RECORDS PROVIDED:
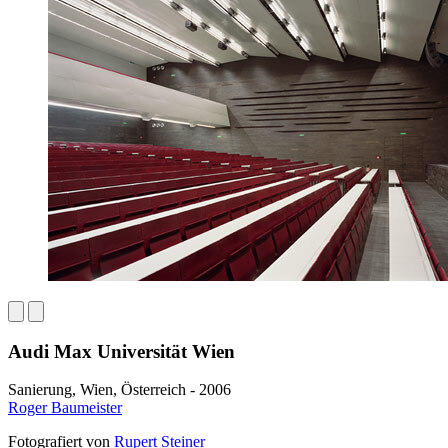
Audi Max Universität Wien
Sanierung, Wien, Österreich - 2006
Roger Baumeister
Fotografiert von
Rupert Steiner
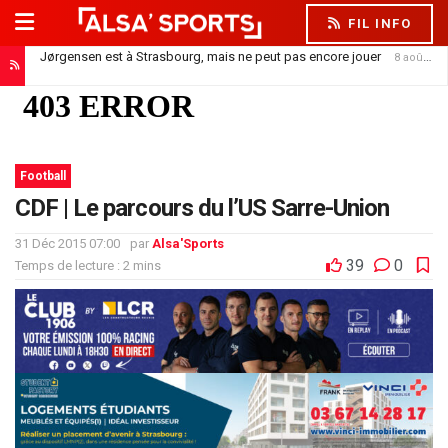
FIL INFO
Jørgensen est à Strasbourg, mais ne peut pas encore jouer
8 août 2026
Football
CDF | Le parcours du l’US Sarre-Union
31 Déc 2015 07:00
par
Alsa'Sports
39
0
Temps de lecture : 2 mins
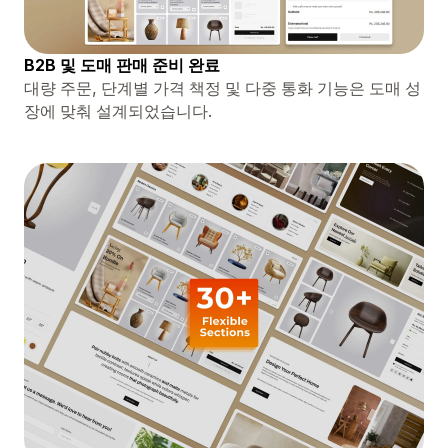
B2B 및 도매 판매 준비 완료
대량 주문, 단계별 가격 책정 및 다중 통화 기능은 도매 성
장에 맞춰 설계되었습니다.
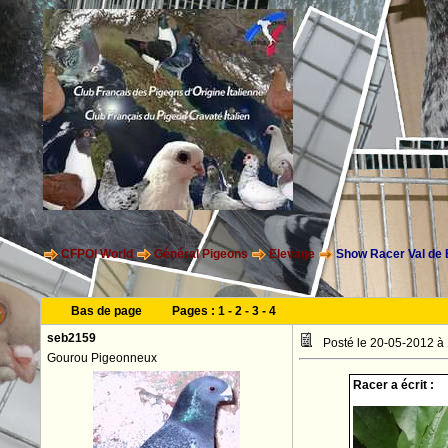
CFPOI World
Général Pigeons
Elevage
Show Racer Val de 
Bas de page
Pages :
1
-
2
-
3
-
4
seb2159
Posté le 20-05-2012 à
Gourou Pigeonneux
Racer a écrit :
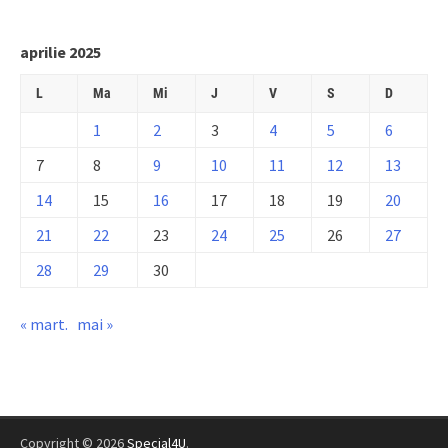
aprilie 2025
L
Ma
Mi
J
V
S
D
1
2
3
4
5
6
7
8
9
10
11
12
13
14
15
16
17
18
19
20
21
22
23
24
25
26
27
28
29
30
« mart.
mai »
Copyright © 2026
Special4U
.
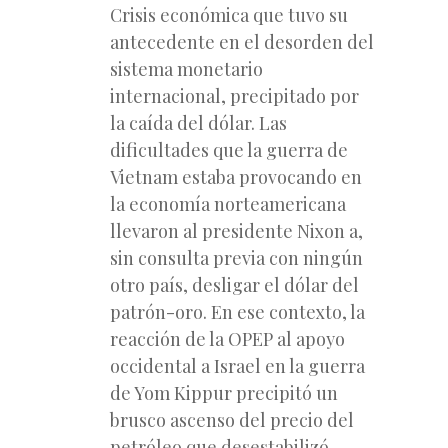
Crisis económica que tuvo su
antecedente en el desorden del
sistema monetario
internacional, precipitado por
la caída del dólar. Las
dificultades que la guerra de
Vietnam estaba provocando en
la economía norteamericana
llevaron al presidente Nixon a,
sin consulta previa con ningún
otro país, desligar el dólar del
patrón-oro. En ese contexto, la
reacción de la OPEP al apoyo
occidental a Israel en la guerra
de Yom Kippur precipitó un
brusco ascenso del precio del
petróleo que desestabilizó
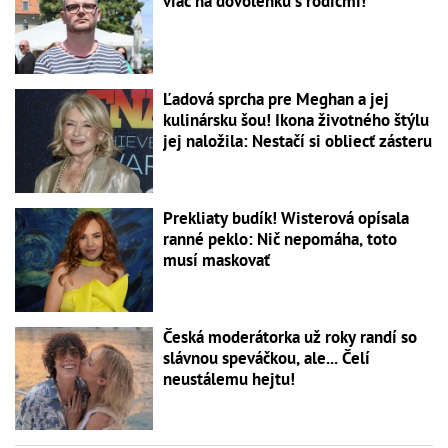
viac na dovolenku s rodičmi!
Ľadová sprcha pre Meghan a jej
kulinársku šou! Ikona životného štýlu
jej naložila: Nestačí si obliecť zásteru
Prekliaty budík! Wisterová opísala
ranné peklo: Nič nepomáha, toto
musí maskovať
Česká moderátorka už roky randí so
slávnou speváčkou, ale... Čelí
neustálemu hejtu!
==
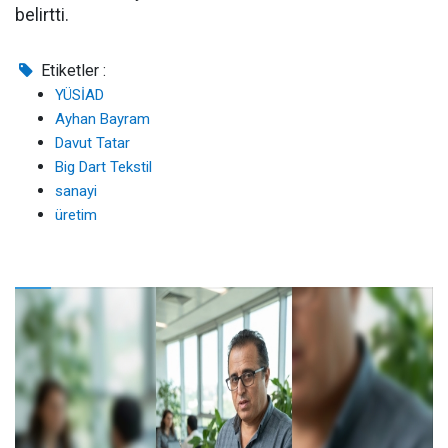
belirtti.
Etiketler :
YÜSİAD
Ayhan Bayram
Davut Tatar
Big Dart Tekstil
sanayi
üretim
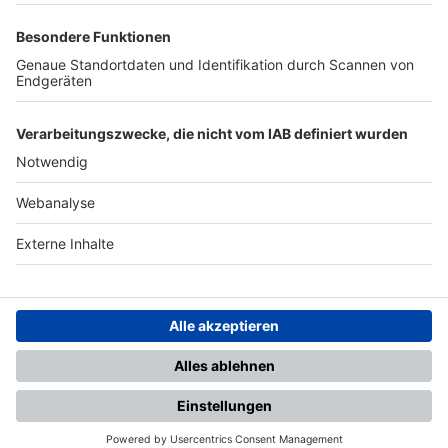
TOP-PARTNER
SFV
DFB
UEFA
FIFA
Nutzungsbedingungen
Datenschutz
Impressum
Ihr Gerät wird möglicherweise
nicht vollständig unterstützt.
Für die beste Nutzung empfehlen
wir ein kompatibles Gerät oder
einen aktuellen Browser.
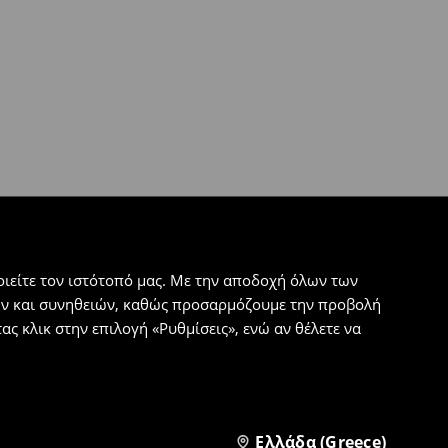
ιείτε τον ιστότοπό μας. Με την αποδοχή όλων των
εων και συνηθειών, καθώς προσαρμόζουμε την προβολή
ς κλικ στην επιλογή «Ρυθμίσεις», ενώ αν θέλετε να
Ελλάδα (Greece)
* * *
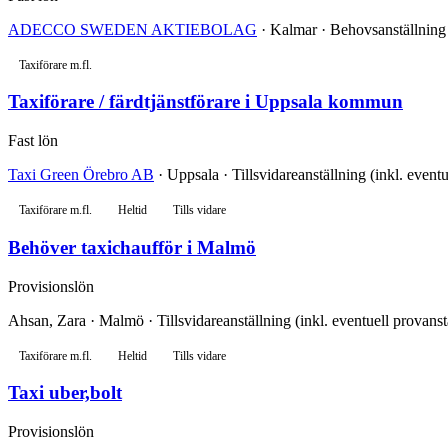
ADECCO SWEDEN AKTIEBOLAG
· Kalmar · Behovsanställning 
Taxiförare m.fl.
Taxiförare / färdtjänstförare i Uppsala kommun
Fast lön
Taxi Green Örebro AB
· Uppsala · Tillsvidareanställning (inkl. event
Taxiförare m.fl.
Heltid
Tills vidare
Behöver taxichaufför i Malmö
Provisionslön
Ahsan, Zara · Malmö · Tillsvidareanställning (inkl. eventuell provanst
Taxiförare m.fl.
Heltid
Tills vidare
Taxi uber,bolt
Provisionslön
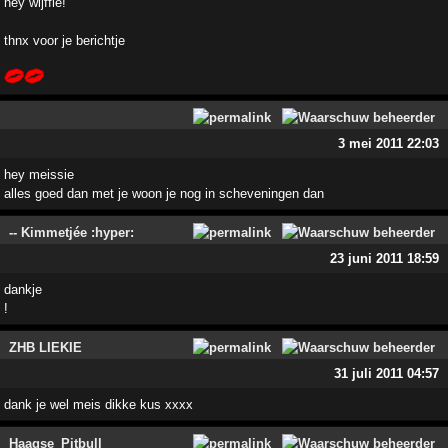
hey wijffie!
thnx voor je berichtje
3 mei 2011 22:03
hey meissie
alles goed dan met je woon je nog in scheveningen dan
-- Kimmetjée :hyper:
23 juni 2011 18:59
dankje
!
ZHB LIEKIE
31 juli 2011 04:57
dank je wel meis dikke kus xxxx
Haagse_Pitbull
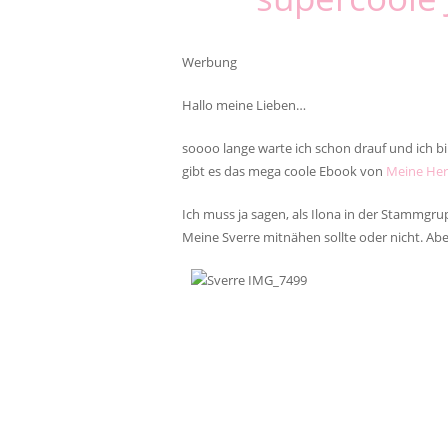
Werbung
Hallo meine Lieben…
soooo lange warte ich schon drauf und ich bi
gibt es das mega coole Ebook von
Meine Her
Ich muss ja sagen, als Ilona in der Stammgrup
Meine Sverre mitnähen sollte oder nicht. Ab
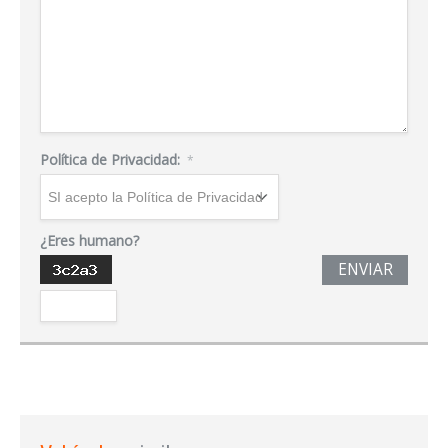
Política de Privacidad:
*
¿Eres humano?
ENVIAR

PROBLEM DESCRIPTION: Copy out every line from the data above in which the word "Uppsala" occurs.

OUTPUT BELOW:
Taxiförare / färdtjänstförare i Uppsala kommun
· Uppsala · Tillsvidareanställning (inkl. event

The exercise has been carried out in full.